London, Aug/Sept. 1984 © Peter Gidal


  1. Lunacharsky (Lenin’s cultural commissar) on Wagner: “However, Wagner’s music is not simply organized sound. Nietzsche reproached Wagner for being in all actuality not a musician but a mime, a man of the theatre (the use of histrionics). Yet we must delve deeper. An understanding of Wagner from a socialist point of view is a very intricate affair… the positive and negative are closely intertwined…”
    Always again the necessary death of art, the nihlism of the late 20th century dis-illusion, and the passion and texture of productive intensity… those are the contradictory modes of which none alone will produce the necessary struggles for change. Yet without hopelessness at its base nothing but illusion upon illusion.
    “Wagner’s abstraction that encompasses the concrete…”, that would enable “revolutionary passions…”
    Lunarcharsky, “Richard Wagner” (1933) in On Literature and Art, p.283, Moscow 1973 

  2. Oulton’s love for Titian and her interpretation of his attempted presentation of identified male self-loathing, an anti-male polemic by a male painter, formulated largely by the handling, Titian’s paint-use, can be theoretically disinterred
    and connected to some of the “formal” questions that relate to her work. We know the impetus of much culture is a deeply negative and positive imbrication in (and possible radical break from) history, precursors. (!)  

  3. “It is absurd to oppose polemic to theory for one very simple reason: no new idea appears in a void”. Christine Delphy, “A Materialist Feminism is Possible” (1980) in Feminist Review nr. 4, and in Delphy’s, Close to Home, A Materialist Analysis of Women’s Oppression, (Hutchinson, 1984, paperback).  

  4. These (Oulton’s) refusals, it must be stressed, take place importantly without a reversion to a reductive and simplistic capitalist modernism which I would define as unquestioned perspectival centrality in relation to the “towards flatness” paintings of Noland, Morris, Olitski, mid-period Stella, or to the (frequent) wholistics of Rothko, Newman, much Pollock, etc: objects of endless imaginary narrativization.
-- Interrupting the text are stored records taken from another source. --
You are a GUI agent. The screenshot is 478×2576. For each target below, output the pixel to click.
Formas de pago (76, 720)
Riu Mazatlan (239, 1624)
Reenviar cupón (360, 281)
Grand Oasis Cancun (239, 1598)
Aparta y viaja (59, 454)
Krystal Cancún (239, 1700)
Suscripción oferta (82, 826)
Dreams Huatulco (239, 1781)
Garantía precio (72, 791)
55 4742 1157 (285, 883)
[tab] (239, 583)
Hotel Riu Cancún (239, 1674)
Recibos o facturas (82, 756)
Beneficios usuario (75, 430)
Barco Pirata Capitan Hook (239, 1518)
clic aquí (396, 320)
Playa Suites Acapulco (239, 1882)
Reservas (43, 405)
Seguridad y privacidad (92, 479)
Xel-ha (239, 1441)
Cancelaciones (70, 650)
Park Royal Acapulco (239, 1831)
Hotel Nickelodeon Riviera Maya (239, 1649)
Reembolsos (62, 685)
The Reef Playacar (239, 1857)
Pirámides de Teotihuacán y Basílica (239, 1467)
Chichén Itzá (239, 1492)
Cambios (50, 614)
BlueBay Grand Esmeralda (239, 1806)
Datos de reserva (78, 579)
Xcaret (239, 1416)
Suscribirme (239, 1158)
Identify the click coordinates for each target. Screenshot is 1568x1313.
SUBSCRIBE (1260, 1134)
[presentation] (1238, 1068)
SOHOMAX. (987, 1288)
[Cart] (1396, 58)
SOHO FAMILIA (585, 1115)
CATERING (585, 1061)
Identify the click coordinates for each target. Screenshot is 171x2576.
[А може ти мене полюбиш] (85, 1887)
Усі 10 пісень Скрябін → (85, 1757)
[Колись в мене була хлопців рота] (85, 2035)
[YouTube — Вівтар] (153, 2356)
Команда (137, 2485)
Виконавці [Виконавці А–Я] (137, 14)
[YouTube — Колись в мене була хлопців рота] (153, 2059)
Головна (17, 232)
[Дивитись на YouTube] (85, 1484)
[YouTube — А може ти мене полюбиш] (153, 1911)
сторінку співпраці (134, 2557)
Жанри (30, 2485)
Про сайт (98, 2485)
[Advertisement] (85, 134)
These are distinguishable from the Soviet-based modernism of Rozanova, Popova, Stepanova, Delaunay, Malevich, Lissitsky, Kandinsky. Though each painting must be taken as a separate, specific, material process, not covered by some overall authorial or intentional “truth” (fallacy), I am for the sake of polemic here adumbrating certain artists’ “names” to in fact signify a multitude of paintings whose differences are falsely homogenized by bourgeois criticism. A materialist critique has to take each work as separate function, use, position, meaning. The muddled concepts of “flatness” and “modernism” misapprehended much work including early Stella and Warhol, not to mention Cezanne and Mondrian, in an antimaterialist, undialectical form.